Reproduce only the lines that begin at the line with "as the image)." and run to the end of the entries; omit every picture.

::::::

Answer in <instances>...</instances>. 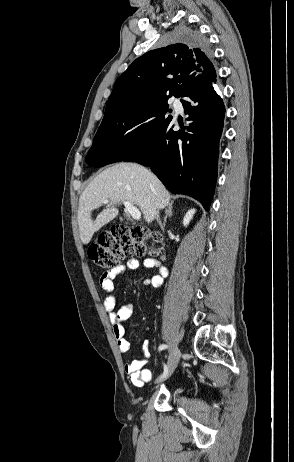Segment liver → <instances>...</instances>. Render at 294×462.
<instances>
[{
    "label": "liver",
    "instance_id": "liver-1",
    "mask_svg": "<svg viewBox=\"0 0 294 462\" xmlns=\"http://www.w3.org/2000/svg\"><path fill=\"white\" fill-rule=\"evenodd\" d=\"M170 194L148 169L135 163H118L103 170L91 181L79 198L78 225L83 244L118 214L117 205L129 201L139 207L147 223L169 204ZM110 200L95 220L92 211Z\"/></svg>",
    "mask_w": 294,
    "mask_h": 462
}]
</instances>
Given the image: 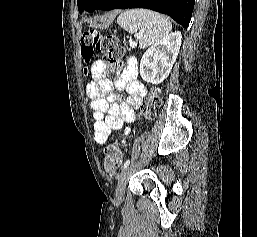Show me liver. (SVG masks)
I'll return each instance as SVG.
<instances>
[{
	"instance_id": "liver-1",
	"label": "liver",
	"mask_w": 257,
	"mask_h": 237,
	"mask_svg": "<svg viewBox=\"0 0 257 237\" xmlns=\"http://www.w3.org/2000/svg\"><path fill=\"white\" fill-rule=\"evenodd\" d=\"M114 18V15L111 17V20Z\"/></svg>"
}]
</instances>
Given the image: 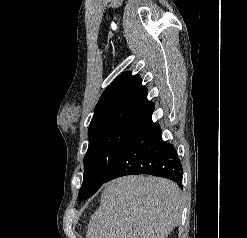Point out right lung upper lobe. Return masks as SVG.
Here are the masks:
<instances>
[{
  "label": "right lung upper lobe",
  "mask_w": 247,
  "mask_h": 238,
  "mask_svg": "<svg viewBox=\"0 0 247 238\" xmlns=\"http://www.w3.org/2000/svg\"><path fill=\"white\" fill-rule=\"evenodd\" d=\"M147 93L139 75H132L129 71L119 75L96 105L88 135L117 121L151 120L154 105L147 100Z\"/></svg>",
  "instance_id": "right-lung-upper-lobe-1"
}]
</instances>
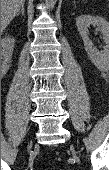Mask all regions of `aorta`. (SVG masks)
<instances>
[{
	"mask_svg": "<svg viewBox=\"0 0 109 170\" xmlns=\"http://www.w3.org/2000/svg\"><path fill=\"white\" fill-rule=\"evenodd\" d=\"M56 2H57V0H46V3L49 7H54Z\"/></svg>",
	"mask_w": 109,
	"mask_h": 170,
	"instance_id": "1",
	"label": "aorta"
}]
</instances>
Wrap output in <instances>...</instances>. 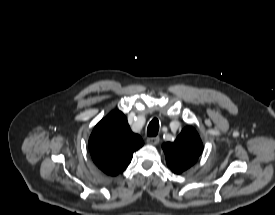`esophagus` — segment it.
I'll return each mask as SVG.
<instances>
[{
    "instance_id": "1",
    "label": "esophagus",
    "mask_w": 275,
    "mask_h": 215,
    "mask_svg": "<svg viewBox=\"0 0 275 215\" xmlns=\"http://www.w3.org/2000/svg\"><path fill=\"white\" fill-rule=\"evenodd\" d=\"M159 141H160V138L158 136L147 138V143L151 145H157Z\"/></svg>"
}]
</instances>
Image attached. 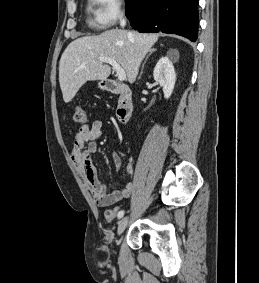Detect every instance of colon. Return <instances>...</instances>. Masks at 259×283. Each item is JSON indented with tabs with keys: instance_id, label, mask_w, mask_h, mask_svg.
<instances>
[{
	"instance_id": "1",
	"label": "colon",
	"mask_w": 259,
	"mask_h": 283,
	"mask_svg": "<svg viewBox=\"0 0 259 283\" xmlns=\"http://www.w3.org/2000/svg\"><path fill=\"white\" fill-rule=\"evenodd\" d=\"M74 121L76 123H85L87 121V116L84 107L76 106L74 110ZM116 216V211H109L107 213V219L113 220Z\"/></svg>"
}]
</instances>
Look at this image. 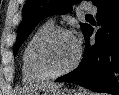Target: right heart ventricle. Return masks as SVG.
<instances>
[{"instance_id": "e07e8e85", "label": "right heart ventricle", "mask_w": 119, "mask_h": 95, "mask_svg": "<svg viewBox=\"0 0 119 95\" xmlns=\"http://www.w3.org/2000/svg\"><path fill=\"white\" fill-rule=\"evenodd\" d=\"M53 28V22L48 21L37 28L27 41L21 56L22 75L26 82H36L46 79V77L40 74L33 66L32 52L37 41Z\"/></svg>"}]
</instances>
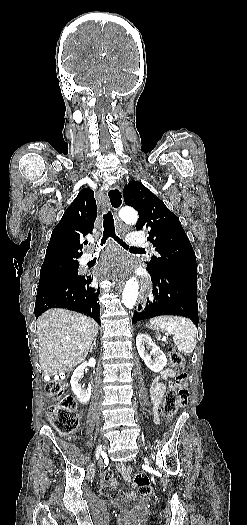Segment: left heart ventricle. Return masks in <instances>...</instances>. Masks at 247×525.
Returning a JSON list of instances; mask_svg holds the SVG:
<instances>
[{"label":"left heart ventricle","instance_id":"1","mask_svg":"<svg viewBox=\"0 0 247 525\" xmlns=\"http://www.w3.org/2000/svg\"><path fill=\"white\" fill-rule=\"evenodd\" d=\"M138 264H131L129 265L128 269L127 270H132V269H135L137 267Z\"/></svg>","mask_w":247,"mask_h":525}]
</instances>
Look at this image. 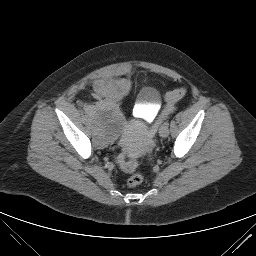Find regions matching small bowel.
<instances>
[{
    "instance_id": "small-bowel-1",
    "label": "small bowel",
    "mask_w": 256,
    "mask_h": 256,
    "mask_svg": "<svg viewBox=\"0 0 256 256\" xmlns=\"http://www.w3.org/2000/svg\"><path fill=\"white\" fill-rule=\"evenodd\" d=\"M104 86H105V82H104V81H102V80L97 81L96 87H97L98 89H103ZM168 111H169V109H166V110H165V113H167Z\"/></svg>"
}]
</instances>
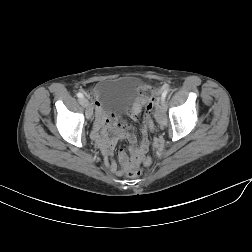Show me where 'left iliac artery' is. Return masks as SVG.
<instances>
[{
	"instance_id": "44dca946",
	"label": "left iliac artery",
	"mask_w": 252,
	"mask_h": 252,
	"mask_svg": "<svg viewBox=\"0 0 252 252\" xmlns=\"http://www.w3.org/2000/svg\"><path fill=\"white\" fill-rule=\"evenodd\" d=\"M168 93H169V89H166V90L162 93L161 99H162L163 102L165 101V98H166V96H167Z\"/></svg>"
}]
</instances>
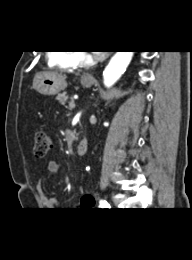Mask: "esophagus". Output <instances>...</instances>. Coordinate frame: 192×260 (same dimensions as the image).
Segmentation results:
<instances>
[{
  "label": "esophagus",
  "instance_id": "obj_1",
  "mask_svg": "<svg viewBox=\"0 0 192 260\" xmlns=\"http://www.w3.org/2000/svg\"><path fill=\"white\" fill-rule=\"evenodd\" d=\"M84 78L88 80H94V73L85 74Z\"/></svg>",
  "mask_w": 192,
  "mask_h": 260
}]
</instances>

::::::

> **YOUR RESPONSE**
Mask: "esophagus". Output <instances>...</instances>. Coordinate frame: 192×260 (same dimensions as the image).
Segmentation results:
<instances>
[{
  "label": "esophagus",
  "instance_id": "obj_1",
  "mask_svg": "<svg viewBox=\"0 0 192 260\" xmlns=\"http://www.w3.org/2000/svg\"><path fill=\"white\" fill-rule=\"evenodd\" d=\"M84 78L88 80H94V73L85 74Z\"/></svg>",
  "mask_w": 192,
  "mask_h": 260
}]
</instances>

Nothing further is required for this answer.